Research

Tumours are not composed solely of cancer cells. Instead, they are complex ecosystems that include a wide variety of non-cancerous cells, such as immune cells, fibroblasts, and vascular cells, that together form the tumour microenvironment. These cells coexist, co-evolve, and interact dynamically with cancer cells, profoundly influencing tumour growth, metastasis, and responses to therapy.

While localized tumours can often be surgically removed with curative intent, the prognosis worsens significantly once cancer spreads to distant organs – a process known as metastasis. In pancreatic cancer, the liver is a predominant site of metastasis, where the tumour microenvironment becomes particularly immunosuppressive and resistant to current treatments.

Our previous work has shown that tumour-associated macrophages are key drivers of both metastasis and immune evasion, particularly in the liver, where they help create a permissive niche that shields cancer cells from immune attack. However, these macrophages are highly plastic and can be reprogrammed to support anti-tumour immunity.

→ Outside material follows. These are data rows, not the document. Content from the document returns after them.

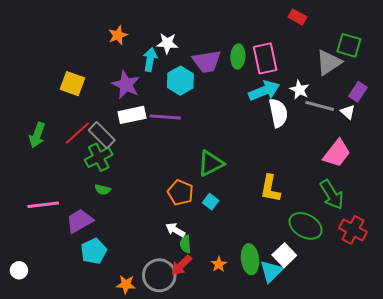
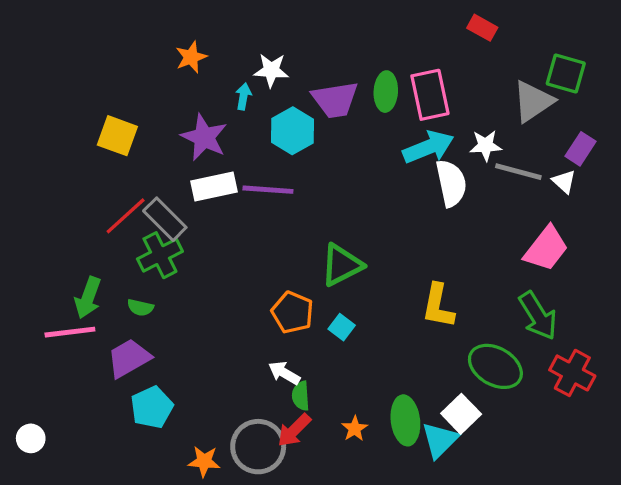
cyan arrow: (150, 59) -> (243, 96), size x0.7
white star: (299, 90) -> (486, 146), turned -30
green arrow: (37, 135) -> (88, 298), moved
green semicircle: (103, 190) -> (140, 308), moved

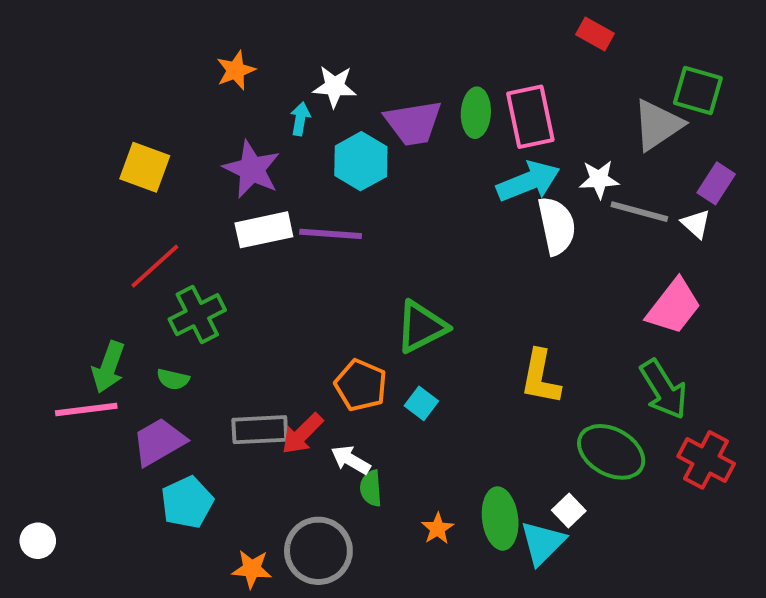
gray rectangle: (165, 219) -> (260, 430), moved, turned -48
white square: (461, 414) -> (569, 510), size x0.7
red arrow: (294, 430) -> (302, 434), moved

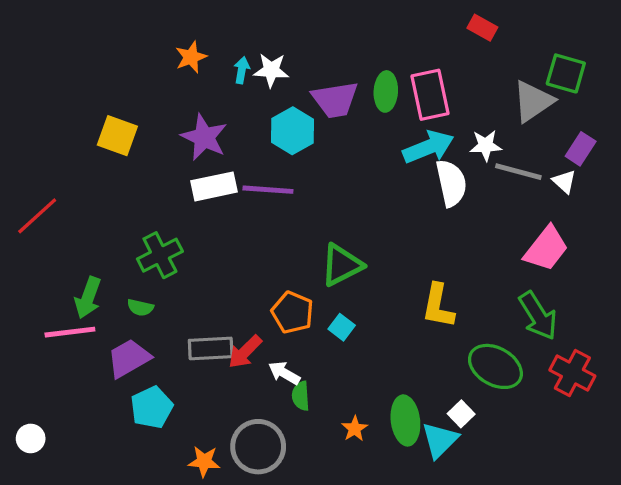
cyan arrow: (300, 119) -> (242, 70), moved
red line: (155, 266) -> (37, 216), moved

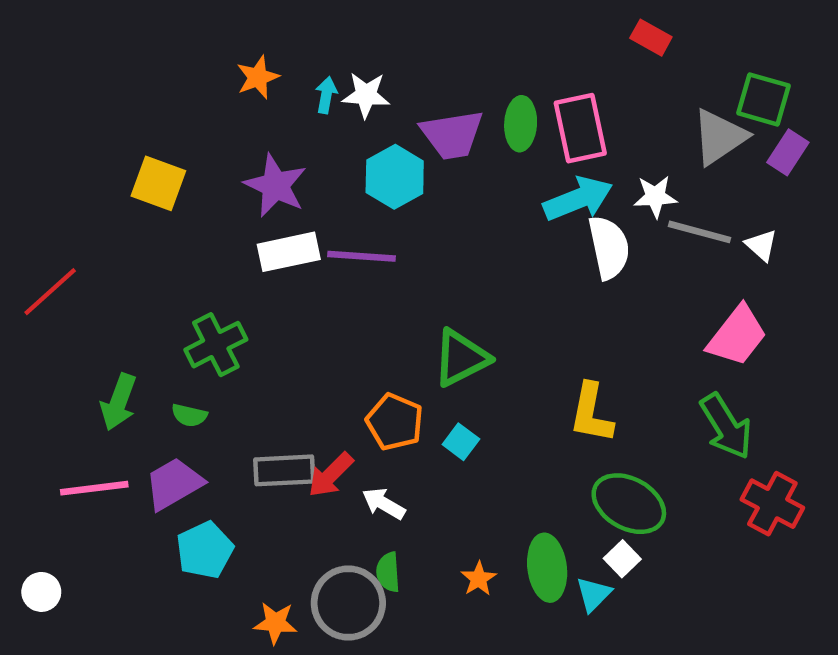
purple rectangle: (581, 149) -> (788, 152), moved
pink line: (70, 332) -> (94, 488), moved
green ellipse: (495, 366) -> (629, 504), moved
green semicircle: (301, 396) -> (388, 572), moved
cyan triangle: (440, 440) -> (593, 594), size x0.7

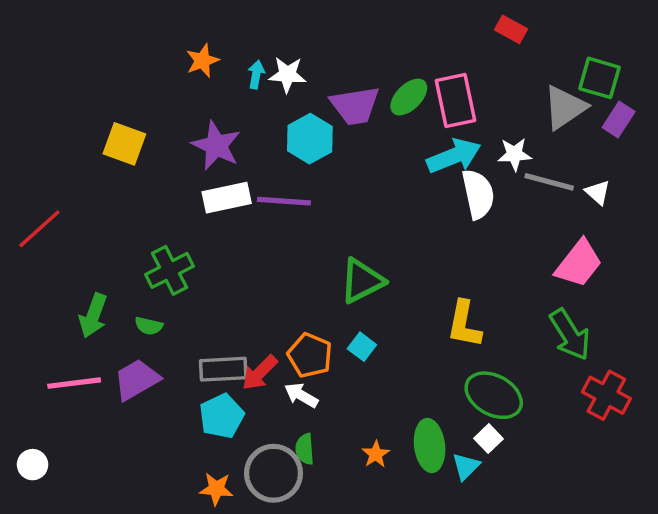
green ellipse: (521, 124) -> (409, 97), turned 42
orange pentagon: (395, 422) -> (310, 355), moved
cyan pentagon: (205, 550) -> (222, 416), moved

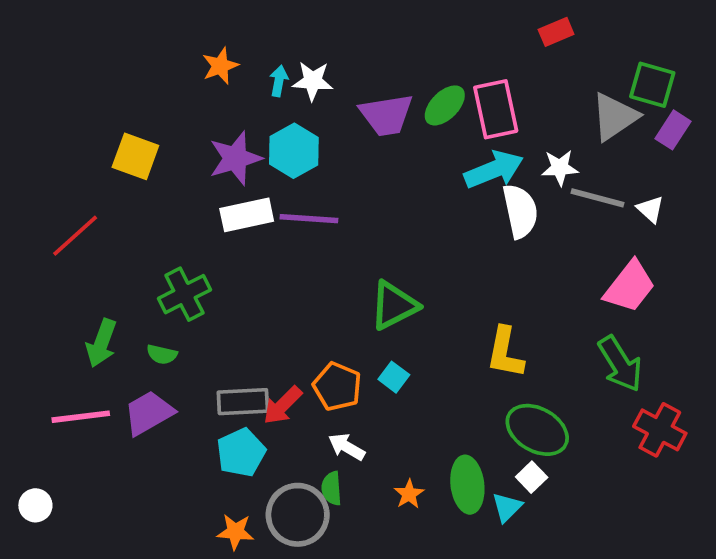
red rectangle: (511, 29) -> (556, 32), turned -52
cyan hexagon: (310, 139) -> (294, 151), moved
purple star: (216, 146) -> (235, 158), turned 30
red line: (39, 229) -> (75, 236), moved
white arrow: (301, 395) -> (347, 447), moved

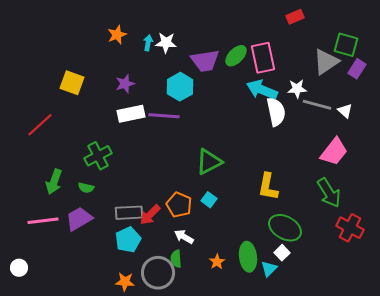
cyan hexagon: (294, 151) -> (180, 87), moved
purple star: (235, 158) -> (125, 84), size x0.7
cyan arrow: (494, 170) -> (262, 90), turned -136

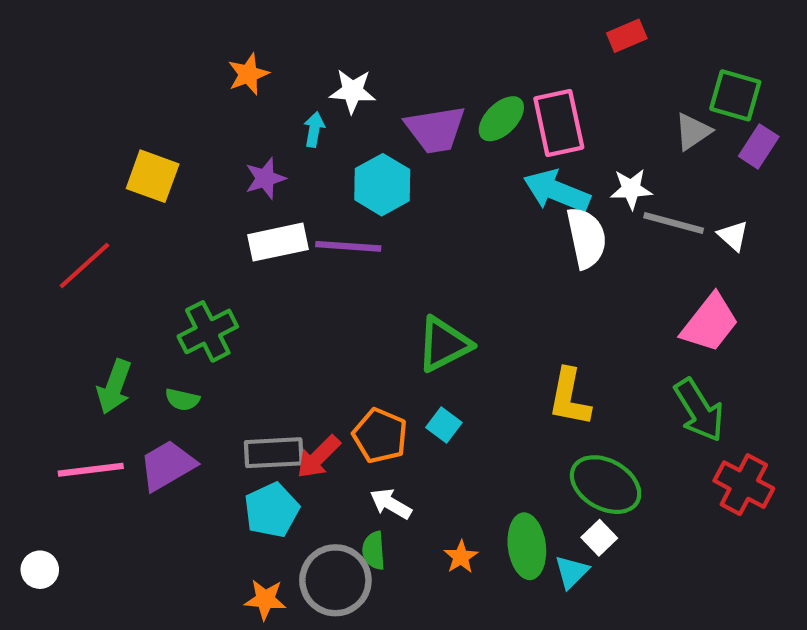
cyan arrow: (148, 43) -> (314, 129), moved
gray triangle: (326, 62) -> (693, 132), size x0.7

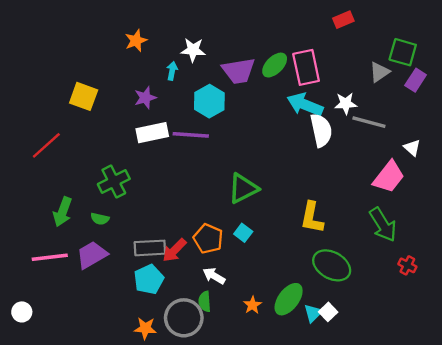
white triangle: (733, 236) -> (412, 148), moved
red cross: (744, 485) -> (407, 265), size x0.6
white square: (599, 538) -> (328, 312), moved
green ellipse: (527, 546) -> (289, 299), turned 44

The central goal of our lab is to understand how immune cells and other stroma cells interact with cancer cells and how these interactions shape tumour progression, metastatic colonization, and resistance to therapy. We are particularly interested in the mechanisms of immune evasion in liver metastasis and aim to identify specific immune cell populations and functions that support this process. Ultimately, our research seeks to develop novel diagnostic markers and therapeutic strategies to overcome immune suppression and prevent or treat metastatic pancreatic cancer

Macrophages are key components of the tumour microenvironment and play a pivotal role in the progression and metastasis of pancreatic cancer, particularly to the liver. In the metastatic niche, tumour-associated macrophages (TAMs) are recruited and educated by cancer cells to adopt an immunosuppressive, pro-tumour phenotype. These macrophages facilitate several steps of the metastatic process: they promote cancer cell survival in the circulation, support extravasation into the liver tissue, and help establish a permissive microenvironment that enables metastatic colonization.

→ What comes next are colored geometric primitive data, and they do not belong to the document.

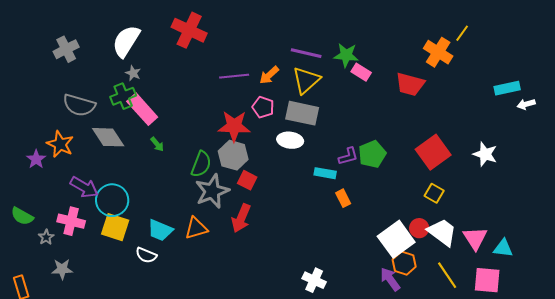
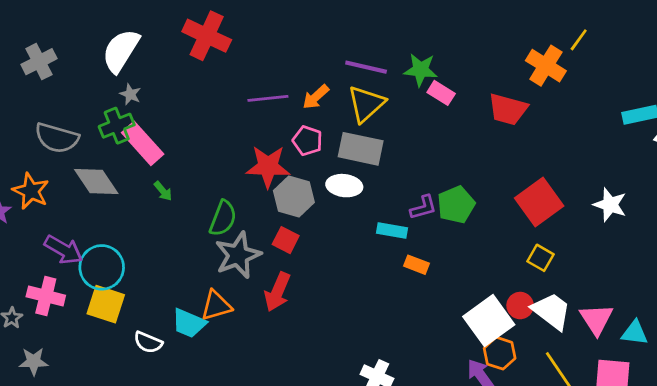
gray hexagon: (233, 155) -> (294, 197), moved
orange rectangle: (343, 198) -> (417, 265), turned -42
cyan trapezoid: (160, 230) -> (189, 323), moved

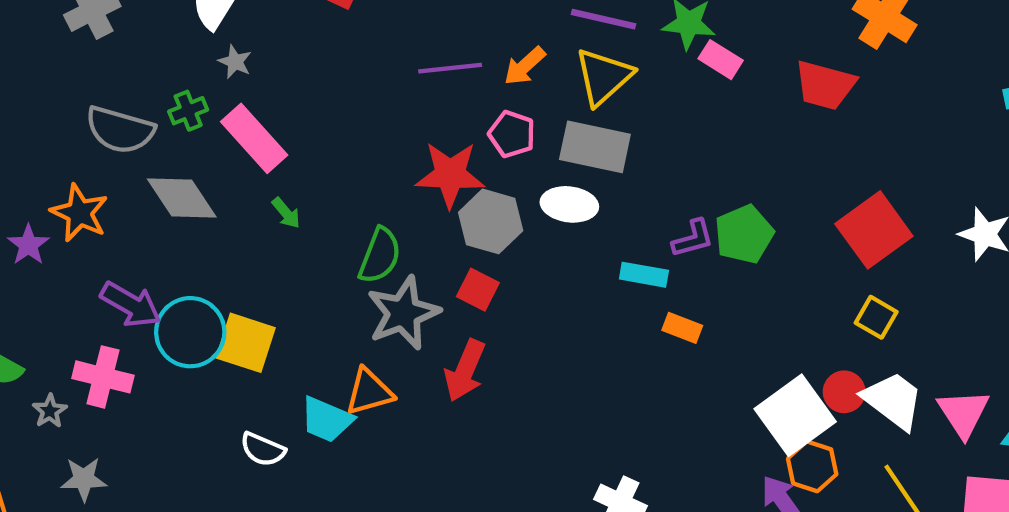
green cross: (117, 126) -> (188, 111), moved, size x0.7
yellow square: (106, 304) -> (246, 343), moved

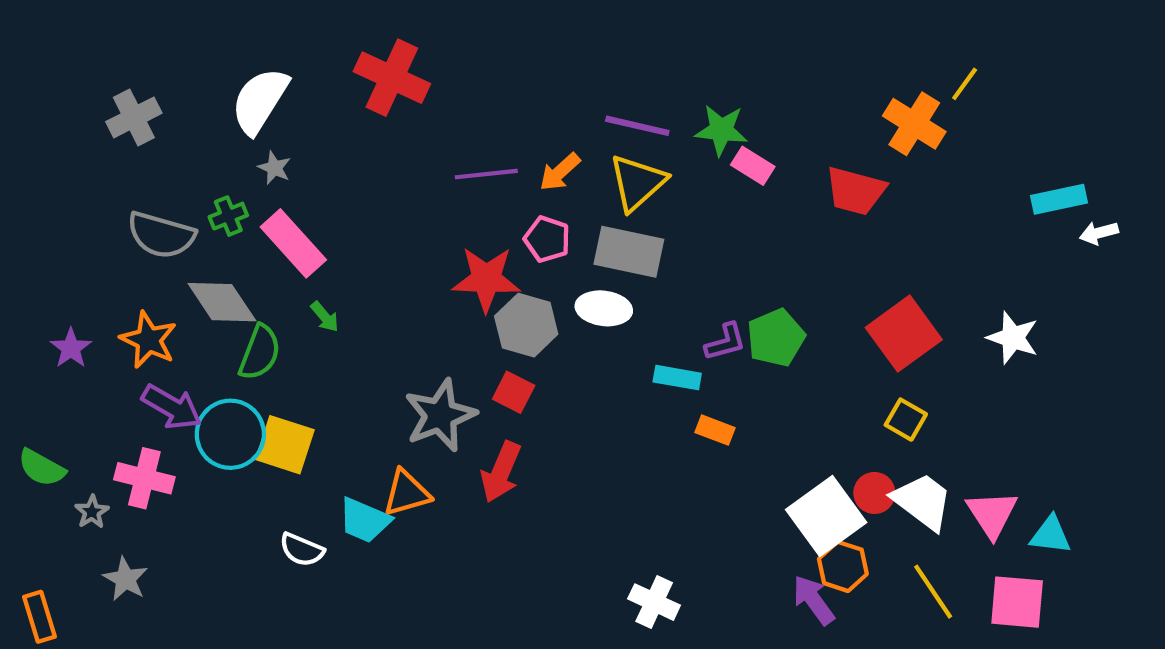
orange star: (79, 213) -> (149, 340), moved
green semicircle: (380, 256) -> (260, 352), moved
gray star: (84, 479) -> (125, 579), turned 30

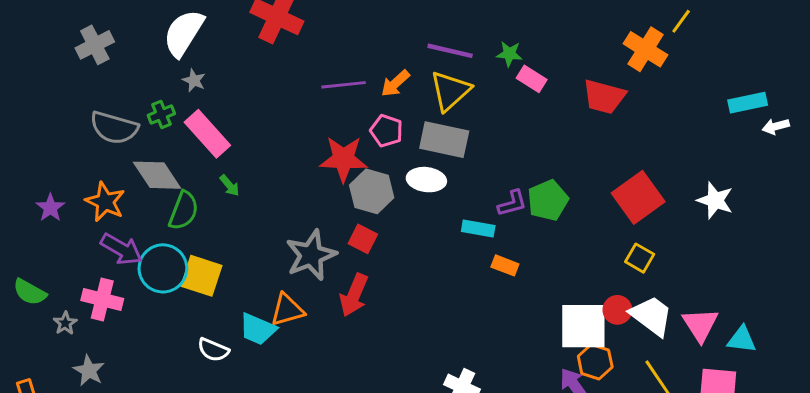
green star: (721, 130) -> (509, 54), size x0.7
white square: (826, 516) -> (583, 326), turned 36

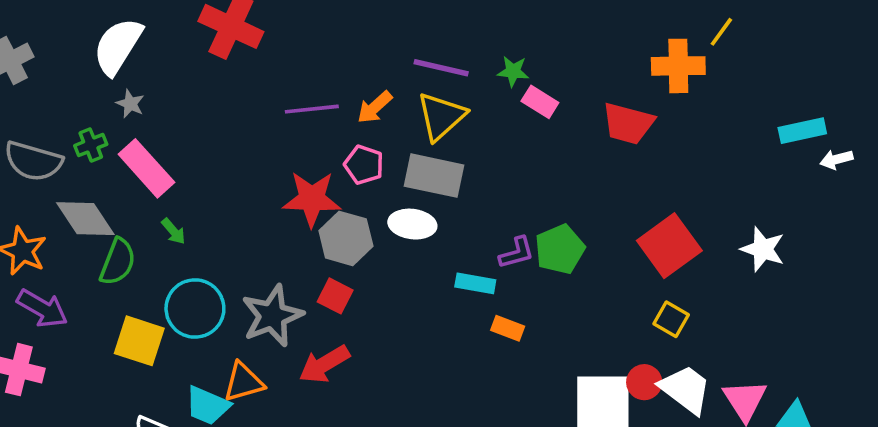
orange cross: (646, 49) -> (678, 66), turned -33
cyan circle: (163, 268) -> (195, 308), moved
red arrow: (354, 295) -> (324, 364), turned 36

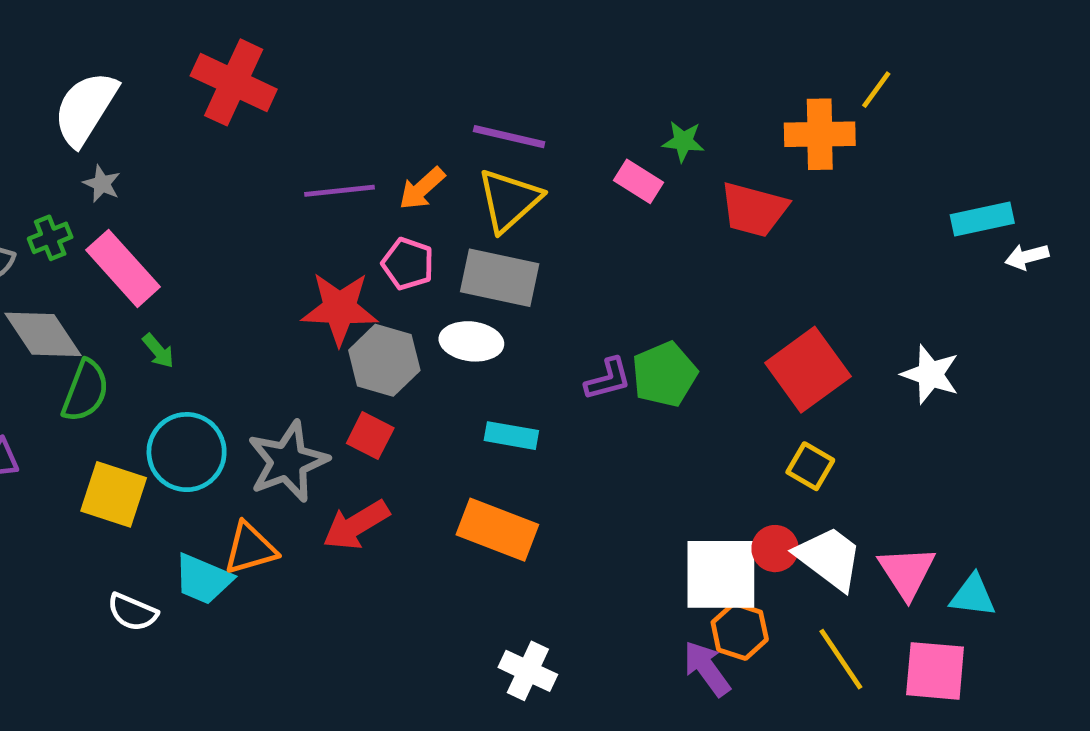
green star: (513, 71) -> (683, 141), moved
cyan rectangle: (475, 283) -> (511, 436), moved
orange rectangle: (508, 328) -> (497, 530), moved, size x1.8

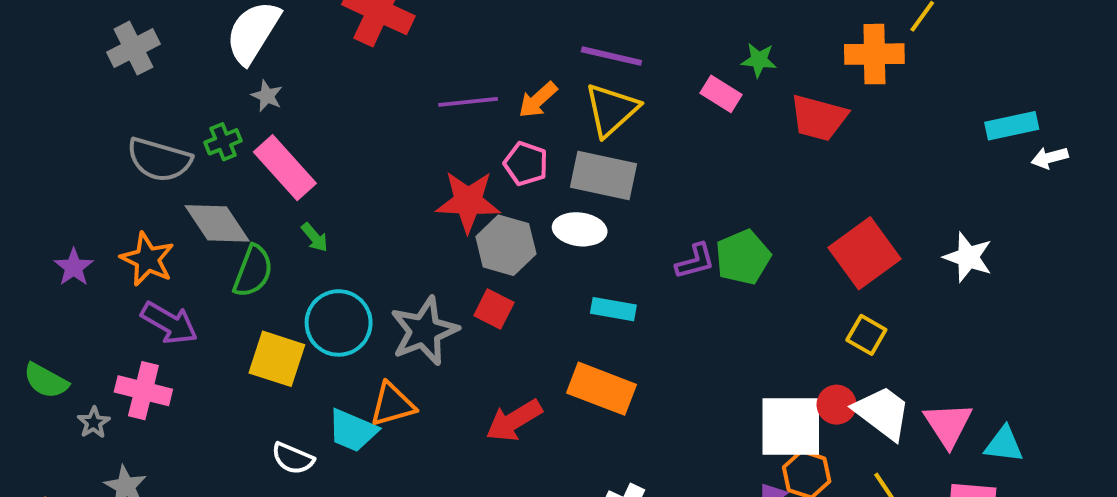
red arrow: (356, 525) -> (514, 421), moved

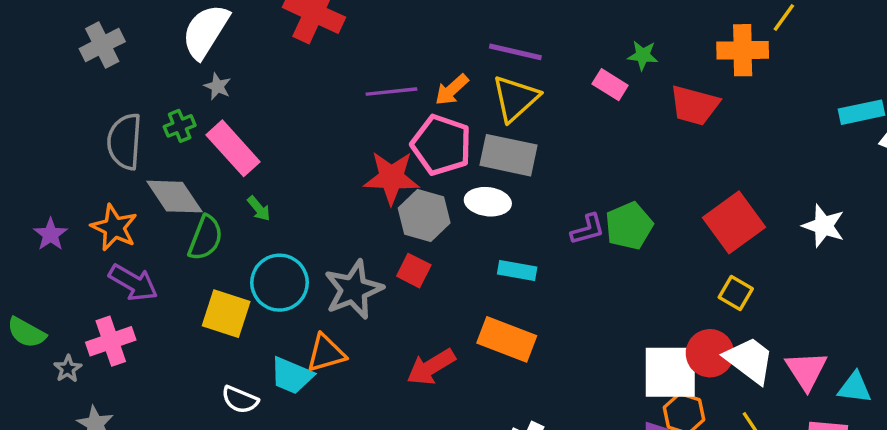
gray semicircle: (159, 160) -> (125, 141), turned 78
pink pentagon: (526, 164) -> (441, 145), size x1.6
pink cross: (143, 391) -> (111, 341), turned -33
red circle: (837, 405) -> (710, 353), size x1.4

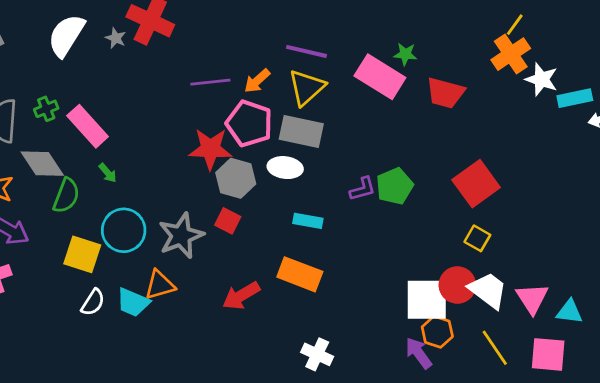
orange cross: (743, 50) -> (511, 54), moved, turned -33
pink rectangle: (610, 85) -> (380, 77), size x1.8
gray star: (218, 86) -> (116, 38), moved
white star: (824, 226) -> (541, 79), moved
white semicircle: (240, 400) -> (93, 302), moved, turned -80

In the liver, TAMs interact with both resident immune cells and stromal components to suppress anti-tumour immune responses and enhance tissue remodelling and immune evasion. Their ability to dampen cytotoxic T cell activity and promote tolerance is a key barrier to effective immunotherapy in metastatic pancreatic cancer.

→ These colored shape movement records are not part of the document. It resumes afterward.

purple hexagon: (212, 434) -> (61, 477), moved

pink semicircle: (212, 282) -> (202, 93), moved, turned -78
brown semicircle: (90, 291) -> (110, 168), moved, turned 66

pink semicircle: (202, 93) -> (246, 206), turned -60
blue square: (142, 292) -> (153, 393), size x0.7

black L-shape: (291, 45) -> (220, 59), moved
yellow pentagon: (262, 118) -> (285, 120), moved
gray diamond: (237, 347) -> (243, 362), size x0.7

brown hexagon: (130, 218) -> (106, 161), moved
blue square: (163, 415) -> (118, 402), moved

However, their plasticity also presents a therapeutic opportunity- reprogramming TAMs to adopt a pro-inflammatory, anti-tumour phenotype could restore immune surveillance and inhibit metastatic progression.

Understanding the distinct roles and origins of macrophage subsets in the liver metastatic niche is critical for developing targeted therapies that disrupt their tumour-supportive functions without compromising host immunity.

Our research is dedicated to unravelling how the pancreatic cancer tumour microenvironment (TME) promotes immune evasion and metastatic colonization, with a specific focus on the liver. We are particularly interested in how immune cells are reprogrammed within the TME and metastatic niche to support tumour progression and resistance to therapy. Understanding these cellular interactions is critical for developing strategies to restore anti-tumour immunity and prevent metastatic spread.

A central strength of our research program is our close and ongoing collaboration with clinical colleagues, including pancreatic surgeons, medical oncologists, and pathologists. These partnerships enable us to obtain high-quality, well-annotated patient-derived tissue samples- including primary tumours, liver metastases, and matched adjacent non-tumour tissue – which are essential for translating our findings into clinically relevant insights. Working closely with surgeons, we access resected specimens at the time of surgery, while collaboration with oncologists allows us to study tissues from patients receiving neoadjuvant or adjuvant therapy. Through pathologist-led evaluation, we ensure accurate tissue characterization, spatial mapping, and correlation with clinical outcomes.

To complement patient studies, we employ a suite of pre-clinical models, to dissect the timing, function, and therapeutic vulnerability of immune populations.

We also leverage advanced 3D in vitro culture systems, such as patient-derived organoids and organotypic co-cultures with immune cells, to model specific aspects of immune–tumour interaction in a controlled setting. These systems provide a platform for mechanistic studies and drug testing, bridging the gap between discovery and clinical application.

Our research is powered by state-of-the-art technologies, including single-cell RNA sequencing, spatial transcriptomics, multiplex immunofluorescence imaging, and high-dimensional flow cytometry. These tools allow us to map the cellular architecture of the TME and metastatic niche at high resolution, identify immune escape mechanisms, and uncover actionable therapeutic targets.

By integrating basic science, translational research, and clinical collaboration, our work aims to illuminate the immune mechanisms that underlie pancreatic cancer metastasis and resistance. Ultimately, we seek to inform the development of new diagnostics and immune-based therapies tailored to the biology of each patient’s tumour.